§ **Exercise instructions**: Below are records; reproduce exactly the lines from the one containing "Kindern, weil sie noch nicht so dicht sind." through the end, both included, and only those.

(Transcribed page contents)
********
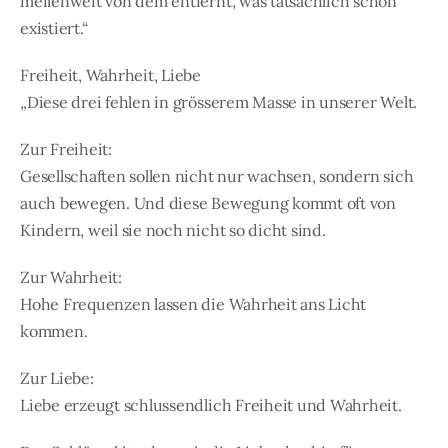
meilenweit von dem entfernt, was tatsächlich schon
existiert.“
Freiheit, Wahrheit, Liebe
„Diese drei fehlen in grösserem Masse in unserer Welt.
Zur Freiheit:
Gesellschaften sollen nicht nur wachsen, sondern sich
auch bewegen. Und diese Bewegung kommt oft von
Kindern, weil sie noch nicht so dicht sind.
Zur Wahrheit:
Hohe Frequenzen lassen die Wahrheit ans Licht
kommen.
Zur Liebe:
Liebe erzeugt schlussendlich Freiheit und Wahrheit.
********
§ **The completed task**:
Kindern, weil sie noch nicht so dicht sind.
Zur Wahrheit:
Hohe Frequenzen lassen die Wahrheit ans Licht
kommen.
Zur Liebe:
Liebe erzeugt schlussendlich Freiheit und Wahrheit.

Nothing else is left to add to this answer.